- Born: September 13, 1968 (age 57) Orlando, Florida, U.S.
- Genres: Heavy metal; death metal; progressive metal; jazz;
- Occupation: Musician
- Member of: Death To All; Leviathan Project; The Jazz Professors; Expedition Delta; Bobby Koelble Quartet;
- Formerly of: Death; Azrael;

= Bobby Koelble =

American guitarist

Bobby Koelble (born September 13, 1968) is an American guitarist who performs in the death metal, blues, funk and jazz genres, and as a freelance studio musician. He is probably best known for his performances with the death metal band Death. The album he played on, Symbolic, was regarded by Joel McIver of British music magazine Record Collector "as close to flawless as metal gets."

==Early years==
Born in Newark, New Jersey, Koelble's family moved to central Florida when he was three years old. He began playing the organ when he was seven. By thirteen, Koelble transitioned to guitar, inspired by hard rock bands like Van Halen and AC/DC. His evolution into metal music was influenced by bands like Iron Maiden, Motörhead and Judas Priest.

==Education==
Koelble graduated the Berklee College of Music with a bachelor's degree in performance.

==Career==
Koelble works on original projects, as a leader, and performs for other groups as freelancer, and in studio work.

===Performance===
Koelble is best known for his time in the latter years of Death (1994-1995).

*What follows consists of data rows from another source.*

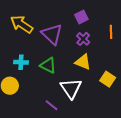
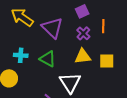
orange line: (111, 32) -> (103, 26), moved
yellow triangle: (83, 62) -> (83, 56), turned -30
yellow square: (108, 79) -> (107, 61), moved, turned -35

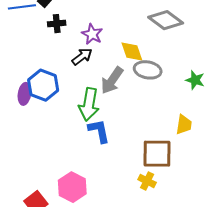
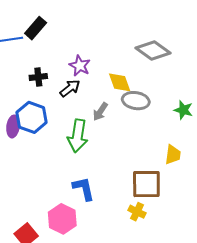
black cross: (57, 24) -> (38, 77), moved
gray arrow: (112, 80) -> (100, 112), size x0.7
blue L-shape: (99, 131) -> (84, 189), moved

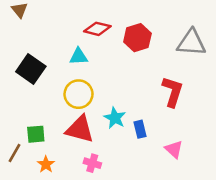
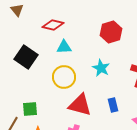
red diamond: (97, 29) -> (53, 25), moved
cyan star: (115, 118) -> (101, 68), moved
red triangle: (80, 129) -> (80, 105), moved

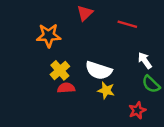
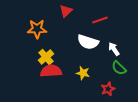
red line: (127, 24) -> (100, 20), turned -35
white semicircle: (99, 70) -> (88, 42), moved
red semicircle: (66, 88) -> (51, 71), size x1.5

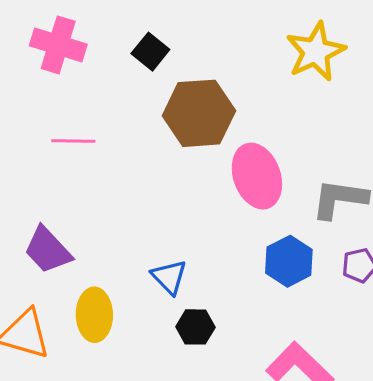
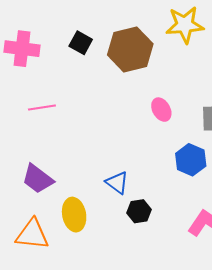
yellow star: (316, 52) -> (185, 25), turned 30
brown hexagon: (199, 113) -> (130, 49), moved
pink ellipse: (257, 176) -> (161, 110), size x0.6

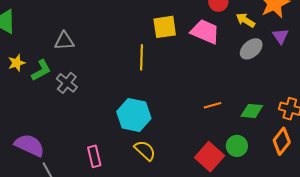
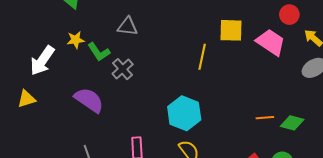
green L-shape: (41, 70) -> (99, 52), turned 75
green diamond: (252, 111) -> (292, 123), moved
purple semicircle: (29, 145) -> (89, 100), moved

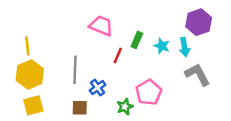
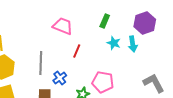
green rectangle: (137, 40) -> (105, 21), moved
gray L-shape: (197, 74) -> (154, 83), moved
pink pentagon: (149, 92) -> (103, 82), turned -30

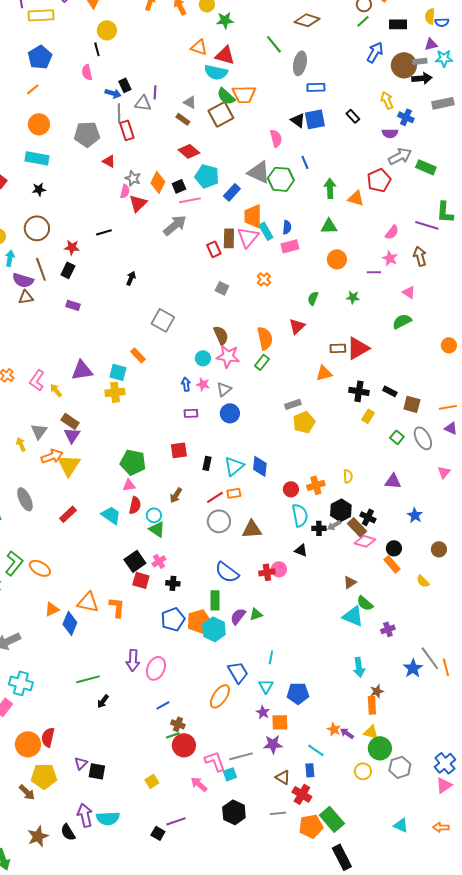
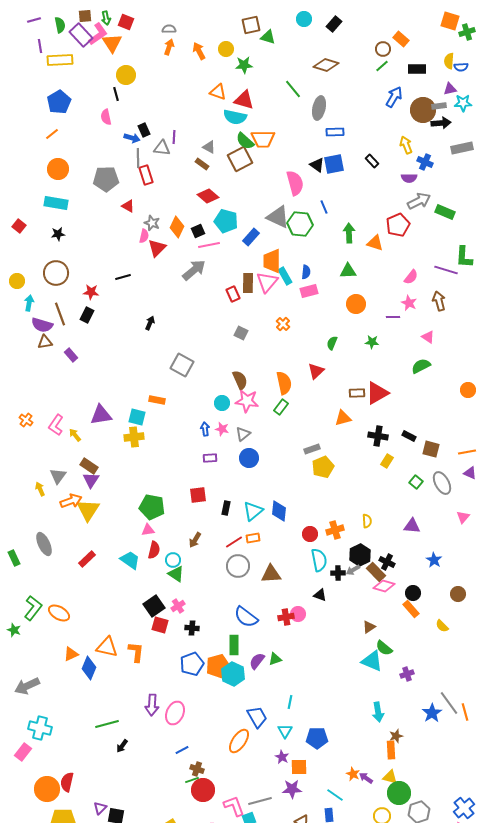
pink semicircle: (276, 138) -> (295, 183), size x1.4
purple rectangle: (73, 305) -> (71, 355), moved, turned 32
orange rectangle: (138, 355) -> (157, 400), turned -35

Koelble joined Death when its founder, Chuck Schuldiner, whom he had met in high school in the Orlando area, was recommended to him through a friend working at a local music store.

Koelble toured with the band in the United States, Canada, Europe, and Japan, before Death was disbanded.

He performs with The Jazz Professors, a jazz group with two Top-20 Billboard Jazz albums.

===Teaching===
- Adjunct Professor, Jazz Guitar - University of Central Florida (2007–)
- Adjunct Professor, Jazz Guitar - Rollins College (1998–)
- Visiting professor, Seminole Community College (2003–2005)

===Other===
Instructor/Consultant - TalkingTabs, producing guitar instruction for the blind and learning disabled.